When it comes to emerging markets, revenue from India is a drop in the bucket for medical device maker Medtronic.
In late November, Omar Ishrak, the company's CEO, declared that India represents just 15% of the revenue of its larger Asian counterpart - China. Despite the challenges there, Ishrak said he wants to pursue opportunities there.
And then on Dec. 24, the Indian government decided to open the doors to foreign medtech multinationals wider by allowing 100% foreign direct investment in the medical device sector under what is known as the "automatic route." The move is a special carve out for medical devices from policies that regulate foreign direct investment in pharmaceuticals.

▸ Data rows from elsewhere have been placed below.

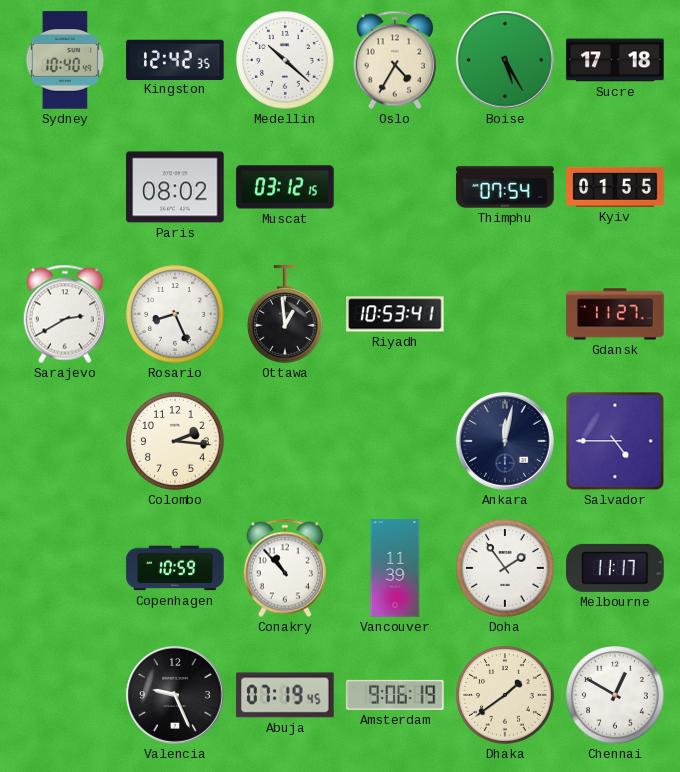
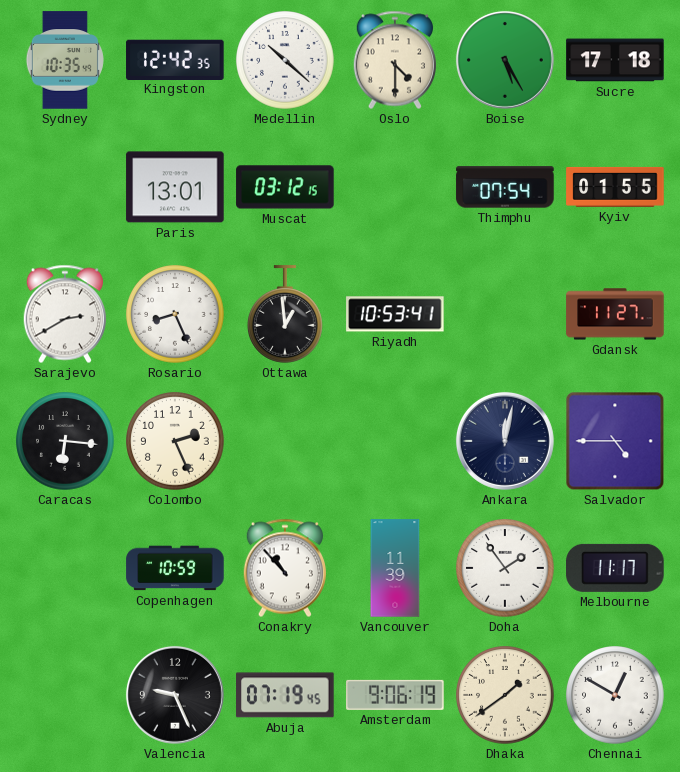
Sydney: 10:40 -> 10:35
Oslo: 4:35 -> 4:30
Paris: 08:02 -> 13:01
Caracas: none -> 6:16
Colombo: 2:16 -> 2:26
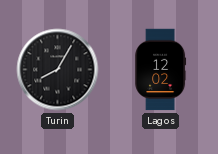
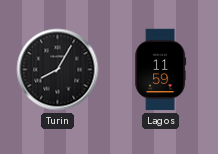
Lagos: 12:02 -> 11:59
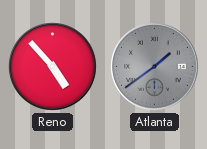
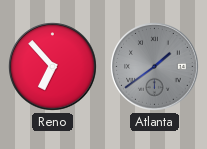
Reno: 4:53 -> 6:53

Before this allowance, foreign companies would need to get permission from India's Foreign Investment Promotion Board before they could acquire a company or set up a manufacturing unit. The move to allow 100% foreign direct investment automatically is meant to spur medical device manufacturing and development in India by freeing it of red tape.
How would it affect OEMs like Medtronic? Earlier this week at the JPMorgan Healthcare conference in San Francisco, Ishrak didn't seem too convinced that this move by the Indian government would be that beneficial.
Here's what he said:
Well, I think what they are trying to do is encourage manufacturing there. But I think the problem in India that needs to get resolved first is helping to create a market. A lot of issues in India can be solved if we can get the volume that the country deserves and right now that's where we need to put our effort - in streamlining the referral chain, in fixing regulation that accelerates that, in helping with infrastructure rather than manufacturing products there because you got to sell those. So I think that although [the move by the Indian government] is a signal that the country is opening up to and welcoming external investment, I think the focus has to be much more steered toward market creation as opposed to manufacturing capacity. People want to manufacture once they know they can sell something. So that's the argument there.
Looks like the poweres that be in India will probably need to work harder to improve access and build infrastructure for its population to truly be able to attract foreign investment - at least from the likes of Medtronic and presumably other large global medtech firms.